Noah’s Sacrifice, by James Tissot, circa 1900

Throughout Genesis and Exodus, individual men continue to thank and worship God by building altars and burning animals. The first two portions in the book of Leviticus, Vayikra and Tzav, give God’s instructions for making animal and grain offerings as part of the new cult that relies on priests.

For any type of offering, Leviticus explains, the donor who brings the animal to the altar leans a hand on its head before slaughtering it,3 thus identifying the animal as his gift to God and making sure God gives him the credit. For example, in the Torah portion Tzav, a ram is burned during the ceremony in which Moses consecrates the first priests, Aaron and his four sons.

Then [Moses] brought close the ram of the olah, and Aaron and his sons leaned their hands on the head of the ram. And he slaughtered it, and Moses sprinkled the blood on the altar all around. (Leviticus 8:18-19)

olah (עֺלָה) = offering in which the animal is completely burned. (From the root verb alah, עָלָה = rise up.)

After the altar is splashed with blood, Moses butchers the animal, and all the pieces are roasted on the fire of the altar.

When an offering is made to atone for transgressing one of God’s laws, even unintentionally, a priest removes all the fatty parts of the animal and burns them up into smoke; then he and other male priests may eat the remaining meat. The smell of the smoke soothes God’s temper and inclines God toward forgiveness. (See my post Pinchas: Aromatherapy.) When an offering is made to thank God for well-being, the donor and his guests also get to eat some of the meat, but the fatty parts are still reserved to be burned up into smoke for God.

Humans get two benefits from an offering that is not an olah: they eat high-protein food, and God is pleased or appeased. But other offerings require that the entire animal is burned up into smoke for God. During the consecration of priests in Tzav,

… Moses turned the whole ram into smoke at the altar; it was an olah, for a soothing scent; it was a fire-offering for God, as God had commanded Moses. (Leviticus 8:21)

An olah must be offered not only on special occasions such as a consecration or a holiday, but also every day, so there is always something smoldering on the altar.

The smoke from the burning animal rises up to the sky, where God normally lives. (Hebrew uses the same word, shamayim, שָׁמַיִם, for both “sky” and “heavens”.) Then God enjoys the “soothing scent” of the smoke, and relaxes. The God-character in the Torah is hot-tempered, and needs a lot of soothing. Even part of the daily grain-offering is mixed with oil and frankincense and burned, so that its smoke will please God.4

Against burning animals

Yet the haftarah reading from the book of Jeremiah declares that the directions for animal offerings are useless.

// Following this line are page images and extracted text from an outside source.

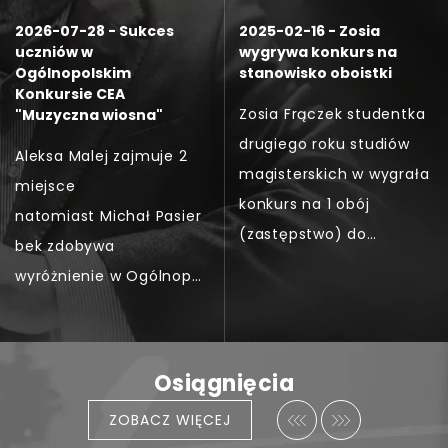
w jury wielu konkursów dedykowanych
2026-07-28 - Sukces
2025-02-16 - Zosia
instrumentom dętym. Od roku 2021 jestem
uczniów w
wygrywa konkurs na
Ogólnopolskim
stanowisko oboistki
konsultantem Centrum Edukacji Artystycznej
Konkursie CEA
oraz ekspertem MEiN. W roku 2023
Zosia Frączek studentka
"Muzyczna wiosna"
otrzymałem tytuł profesora w dyscyplinie
drugiego roku studiów
Aleksa Malej zajmuje 2
sztuki muzyczne. Zostałem odznaczony
magisterskich w wygrała
miejsce
Srebrnym Krzyżem Zasługi.
konkurs na 1 obój
natomiast Michał Pasier
(zastępstwo) do
bek zdobywa
Filharmonii
wyróżnienie w Ogólnopol
Południowoczeskiej
skim Konkursie
w Czeskich
"Muzyczna Wiosna 2026"
Budejovicach.
który odbył się w ZSM
Osiągnięcia
w Częstochowie.
ZOBACZ WIĘCEJ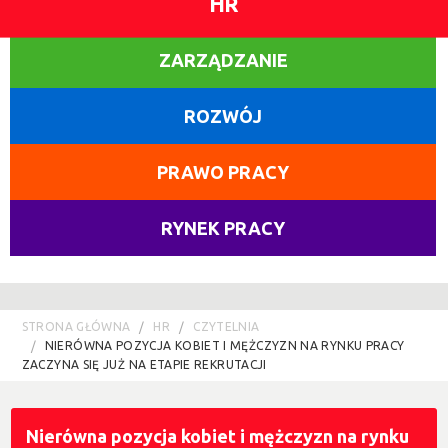
HR
ZARZĄDZANIE
ROZWÓJ
PRAWO PRACY
RYNEK PRACY
STRONA GŁÓWNA
HR
CZYTELNIA
NIERÓWNA POZYCJA KOBIET I MĘŻCZYZN NA RYNKU PRACY
ZACZYNA SIĘ JUŻ NA ETAPIE REKRUTACJI
Nierówna pozycja kobiet i mężczyzn na rynku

Thus said God of Armies, God of Israel: “Add your olot onto your slaughter-sacrifice and eat the meat! Because I did not speak with your forefathers, nor command them at the time I brought them out of the land of Egypt concerning matters of olah and slaughter. Rather, with this word if commanded them, saying: Heed my voice, and I will be your god, and you—you will be my people. And you must walk the entire path that I command you, so that it will be good for you.” (Jeremiah 7:21-23)

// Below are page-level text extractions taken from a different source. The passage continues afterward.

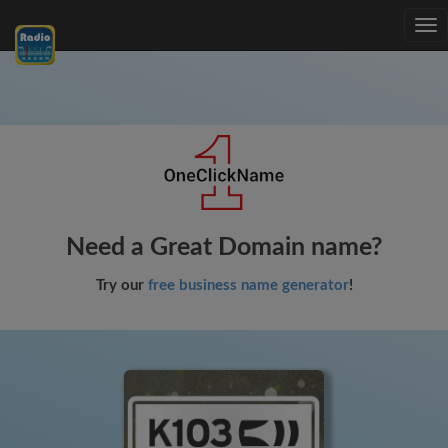
Tog
nav
Need a Great Domain name?
Try our
free business name generator
!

olot (עֺלוֹת) = plural of olah; offerings in which the animal is completely burned up into smoke.

Some commentators have explained Jeremiah’s outburst as sarcasm. Others have written that Jeremiah meant the wicked were assuming they could get away with their transgressions by making the appropriate guilt-offerings.5

I think Jeremiah is challenging the whole idea that the way to keep God happy is to keep making sacrifices and providing smoke for God to smell. In the chapter before this week’s haftarah, Jeremiah quotes God as saying:

“Your olot are not acceptable, and your slaughter-sacrifices do not please me.” (Jeremiah 6:20)

Pleasure in altruism

Then what does give God pleasure in the book of Jeremiah?

Shortly before this week’s haftarah begins, God says:

“For if you really make your way and your acts good; if you really do justice between a man and his fellow, if you do not oppress an immigrant, orphan, or widow, and you do not shed the blood of the innocent in this place, and you do not go after other gods—to your own harm; then I will let you dwell in this place, in the land that I gave to your forefathers forever until forever.” (Jeremiah 7:5-7)

In other words, the only way to please God is to be fair, to help the needy, and to avoid other gods.

The end of this week’s haftarah is the following poem:

Thus said God:

            “May the wise not boast of their wisdom,

            And may the powerful not boast of their power.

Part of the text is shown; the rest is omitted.